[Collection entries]

▶

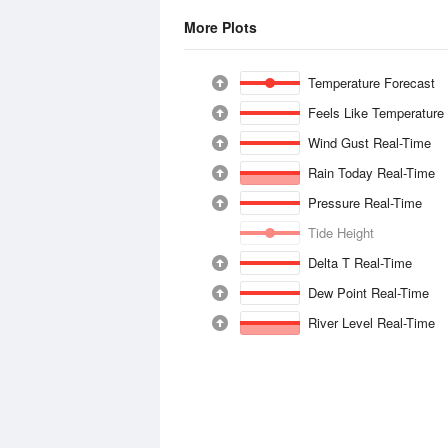
More Plots
Temperature Forecast
Feels Like Temperature
Wind Gust Real-Time
Rain Today Real-Time
Pressure Real-Time
Tide Height
Delta T Real-Time
Dew Point Real-Time
River Level Real-Time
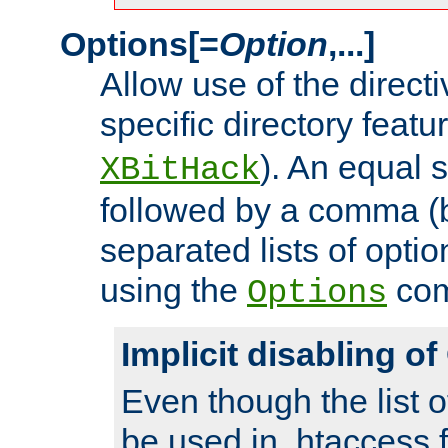
Options[=
Option
,...]
Allow use of the directi
specific directory featu
). An equal 
XBitHack
followed by a comma (
separated lists of opti
using the
co
Options
Implicit disabling o
Even though the list o
be used in .htaccess f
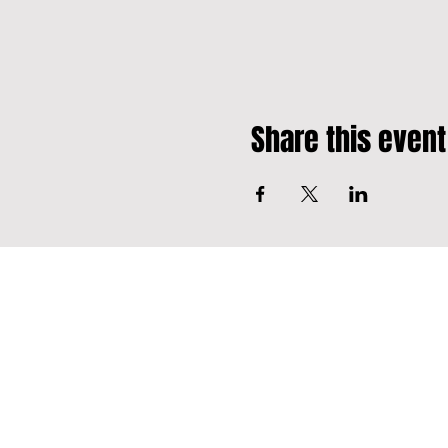
Share this event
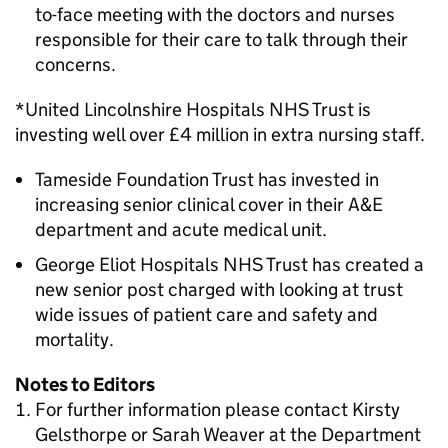
to-face meeting with the doctors and nurses
responsible for their care to talk through their
concerns.
*United Lincolnshire Hospitals NHS Trust is
investing well over £4 million in extra nursing staff.
Tameside Foundation Trust has invested in
increasing senior clinical cover in their A&E
department and acute medical unit.
George Eliot Hospitals NHS Trust has created a
new senior post charged with looking at trust
wide issues of patient care and safety and
mortality.
Notes to Editors
For further information please contact Kirsty
Gelsthorpe or Sarah Weaver at the Department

◀

Task to carry out =>
Leaving out the pictures, return exactly the lines from the one that contains "separated lists of opti" through the last line of the records above, inclusive.

Response area =>
separated lists of opti
using the
co
Options
Implicit disabling o
Even though the list o
be used in .htaccess f
Share this event
to-face meeting with the doctors and nurses
responsible for their care to talk through their
concerns.
*United Lincolnshire Hospitals NHS Trust is
investing well over £4 million in extra nursing staff.
Tameside Foundation Trust has invested in
increasing senior clinical cover in their A&E
department and acute medical unit.
George Eliot Hospitals NHS Trust has created a
new senior post charged with looking at trust
wide issues of patient care and safety and
mortality.
Notes to Editors
For further information please contact Kirsty
Gelsthorpe or Sarah Weaver at the Department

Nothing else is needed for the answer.